Per le strade del centro — il cielo cupo, il clima invernale — ci sono ragazze in gonna larga e bandiera della pace stretta in vita, me­talmeccanici neri col vessillo rosso della Fiom, famiglie, tre cinesi su un furgoncino bianco, tanti italiani coi palloncini dell’Arci, operai della Cgil, senegalesi con le mani nei guanti che sventolano piccoli canotti con la scritta «Maroni sui gommoni», le bandiere del «Veneto libero dal razzismo e dalla pau­ra ». Uno striscione: «Cristo è qui, quando ci sarà tutta la Chiesa?». Arrivano da Pordenone e da Lampedusa, dal Friuli e dalla Campania, dall’Umbria e dalla Toscana. A guardarli, non è difficile capire che molti arrivano da più lon­tano.

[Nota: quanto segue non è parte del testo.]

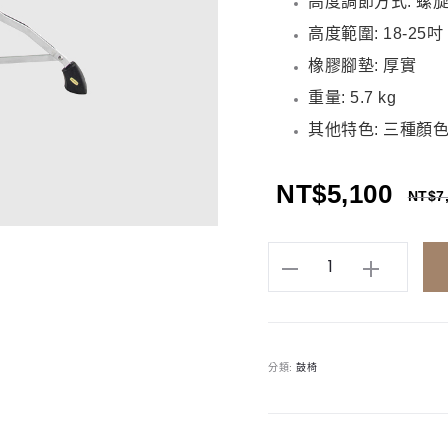
高度調節方式: 螺旋
高度範圍: 18-25吋
橡膠腳墊: 厚實
重量: 5.7 kg
其他特色: 三種顏
NT$
5,100
NT$
7
DIXON
PSN-
13BW
鼓
分類:
鼓椅
椅
馬
鞍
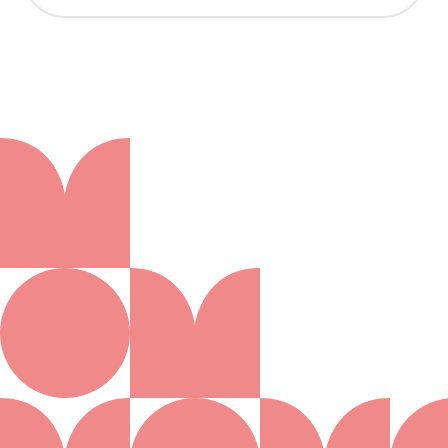
Aanmelden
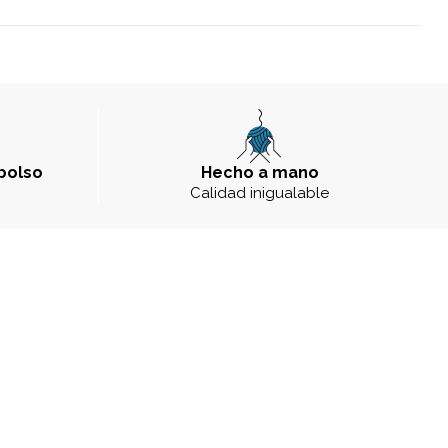
bolso
Hecho a mano
a
Calidad inigualable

C’è anche spazio per la polemica politica, perché il governatore pugliese Nichi Vendola (Sinistra e Libertà) si sofferma sui molti epi­sodi di intolleranza accaduti nella Capitale e accusa: «Il capo della destra in questa città, Gianni Alemanno, esprime solidarietà alle vit­time dell’intolleranza ma i fantasmi del razzi­smo e dell’omofobia si sono liberati. Non ba­sta la solidarietà». La replica, affidata alle agenzie, è di Francesco Storace, La Destra: «Cosa vuole Vendola da Alemanno? Non gli bastano i danni fatti in Puglia dalla sua giun­ta? ». E il sindaco fa sapere che presto non sa­rà così semplice sfilare in corteo: «Ho avoca­to a me tutte le autorizzazioni per il centro storico dopo le ultime manifestazioni. Stia­mo rivedendo il protocollo per garantire che le piazze principali vengano utilizzate sola­mente per le occasioni più importanti». Il se­gretario pd Dario Franceschini torna sugli epi­sodi di violenza: «Sono segnali molto preoc­cupanti. La destra dopo essersi riempita la bocca di tante parole blocca la legge sull’omo­fobia ». Sulla manifestazione: «È una bella pro­va di solidarietà e mobilitazione, segno che c’è una coscienza civile in questo Paese che reagisce contro ogni forma di razzismo». Il presidente dei Verdi, Angelo Bonelli: «Il go­verno ha costruito il proprio consenso ali­mentando paure contro gli immigrati». L’eu­rodeputato Rita Borsellino: «Sono passati vent’anni dalla prima manifestazione antiraz­zista e a distanza di così tanto tempo, oggi as­sistiamo a un’escalation di intolleranza. A fa­vorire questi rigurgiti d’odio, purtroppo, con­tribuiscono anche alcune politiche del gover­no Berlusconi». La manifestazione, alle sette della sera, passa sotto il Campidoglio, e lì ac­canto uno striscione chiede di «boicottare Israele». Non lo guarda il poeta e scrittore Mo­ni Ovadia: «A Roma molti gruppi di estrema destra, per il fatto che la destra governi, si sentono legittimati in comportamenti che al­tri governi della città non avrebbero consenti­to. Con questo non dico che l’amministrazio­ne solleciti la violenza. Da Alemanno è arriva­ta solidarietà per i recenti episodi di violenza, ma lui è in una formazione politica che ha componenti intolleranti e xenofobe. Uno dei pochi che prende le distanze è Fini». Di certo, dice il Nobel per la letteratura Dario Fo, «l’Ita­lia ha perduto qualcosa di straordinario, il suo Dna, cioè saper aiutare chi ha bisogno».